Bei höheren Automatisierungs-Leveln sind zwei weitere wesentliche Schritte erforderlich: Bisher haben typische Fahrerassistenzsysteme die Daten von entsprechenden Sensoren gesammelt und dann für eine bestimmte Funktion mittels entsprechender ECU bzw. Algorithmus verarbeitet. Die Ergebnisse wurden angezeigt oder zur Steuerung eines spezifischen Aktuators genutzt. Für ein autonomes System muss das Fahrzeug jedoch jederzeit ein Abbild seiner Umgebung, den Fahrer im Blick und ein Status-Modell des Autos verfügbar haben. Dies erfordert eine Zusammenführung der Sensordaten sowie Redundanz bei den Steuereinheiten und Algorithmen.
Der zweite wichtige Schritt ist die Implementierung eines umfassenden Sicherheitskonzeptes mit vielfältigen Funktionen wie LDW (Lane Departure Warning), LKW (Lane Keep Assistant), FCW (Forward Collision Warning), BSD (Blind Spot Detection), HBA (High Beam Assist), TSR (Traffic Sign Recognition), BUA (Back-up Aid), etc.

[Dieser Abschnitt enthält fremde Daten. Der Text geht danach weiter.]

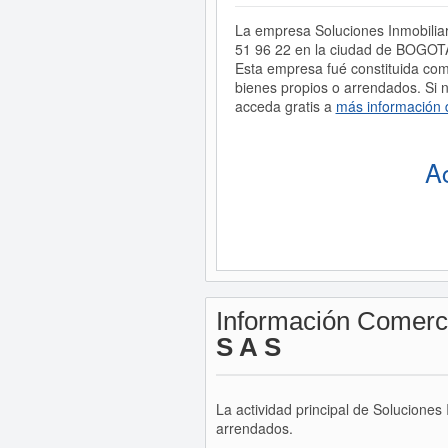
La empresa Soluciones Inmobiliar
51 96 22 en la ciudad de BOGOTA
Esta empresa fué constituida c
bienes propios o arrendados. Si n
acceda gratis a
más información 
A
Información Comerc
S A S
La actividad principal de Soluciones
arrendados.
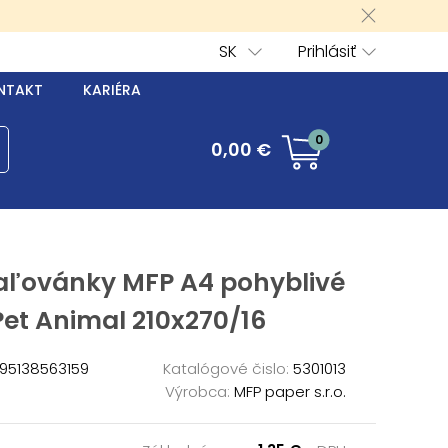
SK
Prihlásiť
NTAKT
KARIÉRA
0
0,00 €
ľovánky MFP A4 pohyblivé
Pet Animal 210x270/16
95138563159
Katalógové čislo:
5301013
Výrobca:
MFP paper s.r.o.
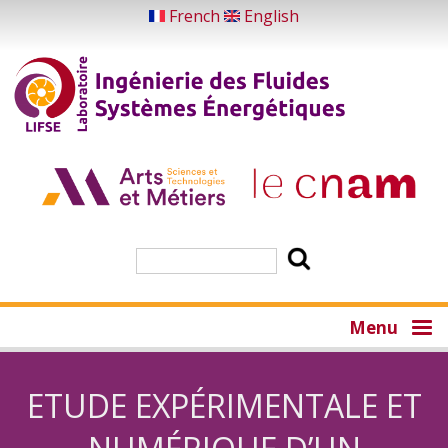
Aller
French
English
au
contenu
principal
Rechercher
Menu
ETUDE EXPÉRIMENTALE ET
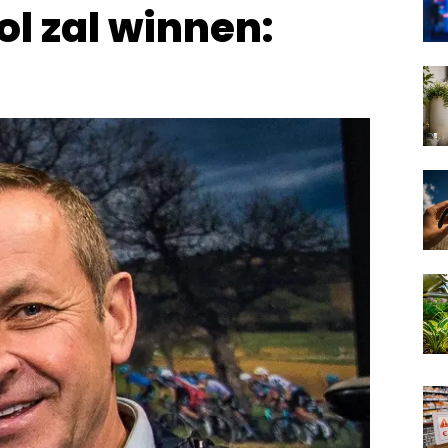
l zal winnen:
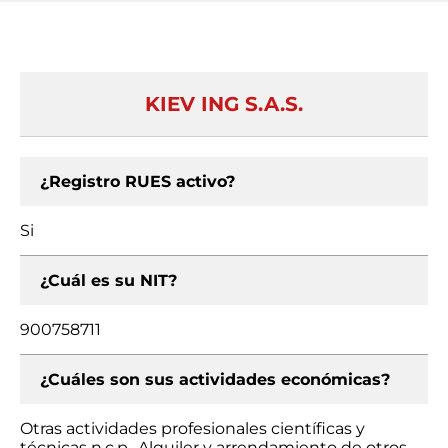
KIEV ING S.A.S.
¿Registro RUES activo?
Si
¿Cuál es su NIT?
900758711
¿Cuáles son sus actividades económicas?
Otras actividades profesionales científicas y
técnicas n.c.p., Alquiler y arrendamiento de otros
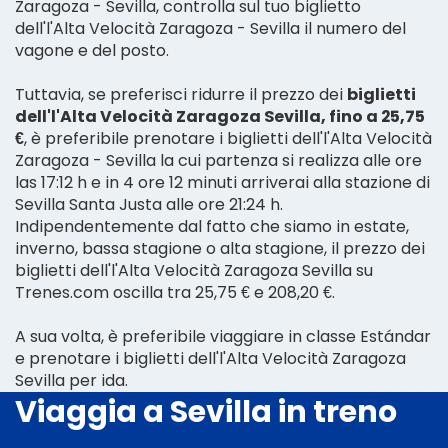
Zaragoza - Sevilla, controlla sul tuo biglietto
dell'l'Alta Velocità Zaragoza - Sevilla il numero del
vagone e del posto.
Tuttavia, se preferisci ridurre il prezzo dei
biglietti
dell'l'Alta Velocità Zaragoza Sevilla, fino a 25,75
€
, è preferibile prenotare i biglietti dell'l'Alta Velocità
Zaragoza - Sevilla la cui partenza si realizza alle ore
las 17:12 h e in 4 ore 12 minuti arriverai alla stazione di
Sevilla Santa Justa alle ore 21:24 h.
Indipendentemente dal fatto che siamo in estate,
inverno, bassa stagione o alta stagione, il prezzo dei
biglietti dell'l'Alta Velocità Zaragoza Sevilla su
Trenes.com oscilla tra 25,75 € e 208,20 €.
A sua volta, è preferibile viaggiare in classe Estándar
e prenotare i biglietti dell'l'Alta Velocità Zaragoza
Sevilla per ida.
Viaggia a Sevilla in treno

Für die Gewährleistung der Datensicherheit reichen reine Software-Konzepte nicht aus. Dafür bieten z.B. Mikrocontroller der Aurix- und Audomax-Familien spezielle Funktionsblöcke wie Security Hardware Extension (SHE) oder Hardware Security Module (HSM). Das HSM übernimmt durch Signatur von Nachrichten oder sogar der vollständigen Verschlüsselung die gesicherte Kommunikation mit anderen Mikrocontrollern. Weiterhin kann das HSM genutzt werden, den Mikrocontroller sicher zu booten, um Attacken durch Viren und Trojaner zu unterbinden und unerlaubten Zugriff zu verhindern.
Elektrische Servolenkung mit kosteneffizienter Redundanz
Um eine hohe Verlässlichkeit bzw. Verfügbarkeit für sicherheitskritische System zu erreichen, ist noch einiges an Arbeit auf allen Ebenen der Wertschöpfungskette notwendig. Die Systeme müssen ja andererseits trotzdem bezahlbar bleiben. Heute ist es jedoch bereits möglich die elektrische Servolenkung (EPS) moderat redundant zu gestalten, also nicht einfach ein komplettes, zweites Lenksystem einzubauen, sondern z.B. hochverfügbare Komponenten mit integrierter Redundanz kosteneffizient zu nutzen. Die elektrische Servolenkung wird u.a. dafür benötigt, um Fahrerassistenzsysteme wie beispielsweise Seitenwindkompensation, Spurhalteassistent und Einparkhilfen zu ermöglichen.
Für die effiziente Entwicklung von hochsicheren Automotive-Anwendungen wie elektrischen Lenksystemen aber auch für Anwendungen wie Batteriemanagement oder Hochvoltinvertern bietet Infineon das Oikos EVMKit an. Das ECU-Designkit zur Entwicklung von Steuergeräten im Automobil basiert auf dem 32-bit Aurix-Mikrocontroller und nutzt dessen integrierte Sicherheitsfunktionen.